Tx and pretty flexible but my office will be in silicon oasis so international city, impz look fine buts gourd this affect who is a reliable estate broker, I know the areas I just don't have a contact in real estate...your thoughts on the above areas would be welcome of course and thanks


----------



## Stevesolar (Dec 21, 2012)

gwpaterson said:


> Tx and pretty flexible but my office will be in silicon oasis so international city, impz look fine buts gourd this affect who is a reliable estate broker, I know the areas I just don't have a contact in real estate...your thoughts on the above areas would be welcome of course and thanks


Hi,
You really need to get here and have a proper look around - before choosing an area to live.
Example - International city - looks very good, on paper - but you would be in for a surprise once you get here and have a look around/speak to people about living there.
It will be very difficult to get a real estate broker who will answer the phone - let alone "run around" for you. In this market and economic climate it just isn't going to happen.
The first reply you got may be a bit blunt - but it is a perfectly accurate and correct 
sum up of the real estate market in Dubai!

Best of Luck
Steve


----------



## Mr Rossi (May 16, 2009)

gwpaterson said:


> I would rather receive serious constructive comments rather than worthless useless ones if you don't mind, I have better things to do with my time than log in to read your stupid reply.


----------



## rsinner (Feb 3, 2009)

gwpaterson said:


> I would rather receive serious constructive comments rather than worthless useless ones if you don't mind, I have better things to do with my time than log in to read your stupid reply.

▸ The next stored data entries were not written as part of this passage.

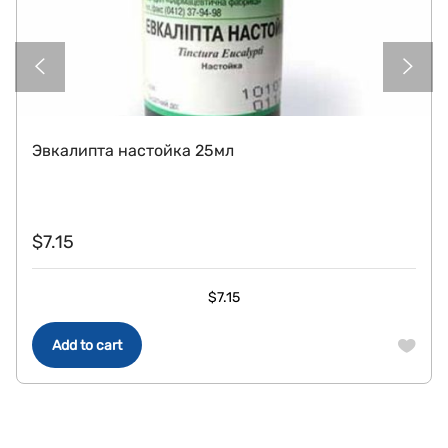
Эвкалипта настойка 25мл
$
7.15
$
7.15
Add to cart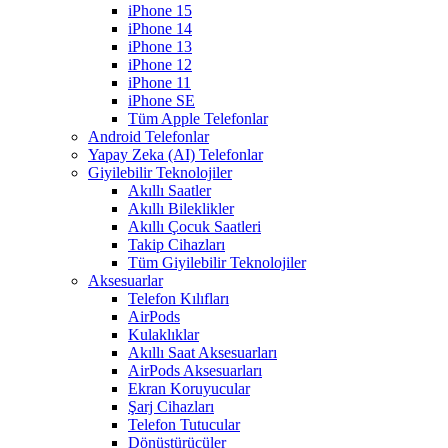
iPhone 15
iPhone 14
iPhone 13
iPhone 12
iPhone 11
iPhone SE
Tüm Apple Telefonlar
Android Telefonlar
Yapay Zeka (AI) Telefonlar
Giyilebilir Teknolojiler
Akıllı Saatler
Akıllı Bileklikler
Akıllı Çocuk Saatleri
Takip Cihazları
Tüm Giyilebilir Teknolojiler
Aksesuarlar
Telefon Kılıfları
AirPods
Kulaklıklar
Akıllı Saat Aksesuarları
AirPods Aksesuarları
Ekran Koruyucular
Şarj Cihazları
Telefon Tutucular
Dönüştürücüler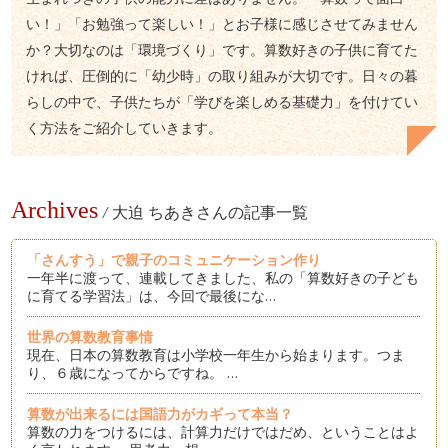
い！」「お勉強って楽しい！」とお子様に感じさせてみません
か？大切なのは「環境づくり」です。算数好きの子供に育てた
ければ、圧倒的に「幼少時」の取り組みが大切です。日々の暮
らしの中で、子供たちが「学びを楽しめる基礎力」を付けてい
く方法をご紹介していきます。
Archives
/
大迫 ちあきさんの記事一覧
「さんすう」で親子のコミュニケーション作り
一年半に渡って、連載してきました、私の「算数好きの子ども
に育てる学習法」は、今回で最後にな…
世界の算数教育事情
現在、日本の算数教育は小学校一年生から始まります。つま
り、６歳になってからですね。 …
算数が出来るには国語力がカギって本当？
算数の力をつけるには、計算力だけではだめ、ということはよ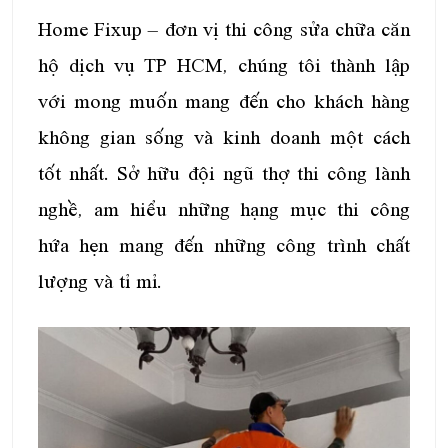
Home Fixup – đơn vị thi công sửa chữa căn
hộ dịch vụ TP HCM, chúng tôi thành lập
với mong muốn mang đến cho khách hàng
không gian sống và kinh doanh một cách
tốt nhất. Sở hữu đội ngũ thợ thi công lành
nghề, am hiểu những hạng mục thi công
hứa hẹn mang đến những công trình chất
lượng và tỉ mỉ.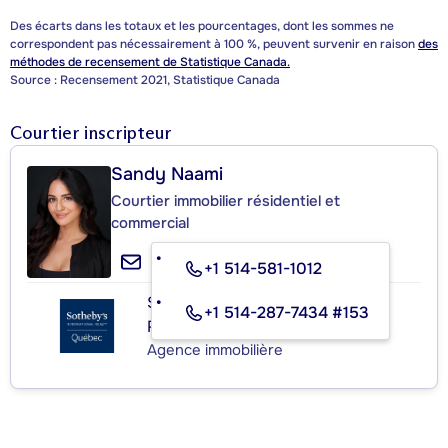
Des écarts dans les totaux et les pourcentages, dont les sommes ne
correspondent pas nécessairement à 100 %, peuvent survenir en raison
des
méthodes de recensement de Statistique Canada.
Source : Recensement 2021, Statistique Canada
Courtier inscripteur
Sandy Naami
Courtier immobilier résidentiel et
commercial
+1 514-581-1012
SOTHEBY'S INTERNATIONAL
+1 514-287-7434 #153
REALTY QUÉBEC
Agence immobilière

Dear gwpaterson - apologies that you had to waste your precious time logging in to read comments on a forum where you were asking for free advice. Next time ask your secretary to do so, if you have one.

Also, I sincerely hope that you get a trusted broker who will run around and do the work for you. Dubai is full of them. :fingerscrossed: 

And once you have had a chance to get off your high horse, you will realise the depth of what I said :drum: eace:


----------



## JonGard (Aug 18, 2013)

If you're in Silicon Oasis I'd recommend Skycourt Towers, just across the way. Very good deals available, clean and well-maintained. It's 15 minutes in the car to Downtown (where Dubai Mall is).

One thing though, if you've not got time to read a flippant post on here, you're going to go nuts at the way things work in Dubai. Prepare to waste a *lot* of time.


----------



## AQ_MTL (Jan 6, 2014)

gwpaterson said:


> Tx and pretty flexible but my office will be in silicon oasis so international city, impz look fine buts gourd this affect who is a reliable estate broker, I know the areas I just don't have a contact in real estate...your thoughts on the above areas would be welcome of course and thanks


Just a heads up. You would need to have a car(own/rent) if you're considering IMPZ, only one bus that runs in that area and it goes through Sports City & Motor City and ends its route at Mall of the Emirates Metro Station. Or you could cab it to work, there's always at least 4-5 taxis outside in the morning.


----------



## IzzyBella (Mar 11, 2013)

If you're looking at places like International sh*tty and IMPZ, I assume the money you're willing to spend on rent isn't much.

I would have suggested you contact a moving company like Move One who can chase up agents for you...however, they'd probably charge you your year's rent doing the task.

Move here, then look. Not everything is as great as it seems. IMPZ isn't bad but International sh*tty is like essentially a shanty town...though a little more concrete. It's not a nice area...

I'd suggest JVC (my current area). Can get studios for less than 50k, 1 beds are probably going up....probably a nice one around 60k. Silicon Oasis is about 15 minutes away and it's actually pretty pleasant here.

It's on the up and up. In 4-5 years time, it will be one of "the" places to live. JVT will be "the" place to live in a year or two, IMHO.


----------



## Casper77 (Apr 24, 2014)

Agree with Steve


----------



## vantage (May 10, 2012)

Cluttons.

Everyone else i've had the displeasure to have even a passing involvement with turned out to be corrupt, inept, pushy, insanely dim, or all of the above.


----------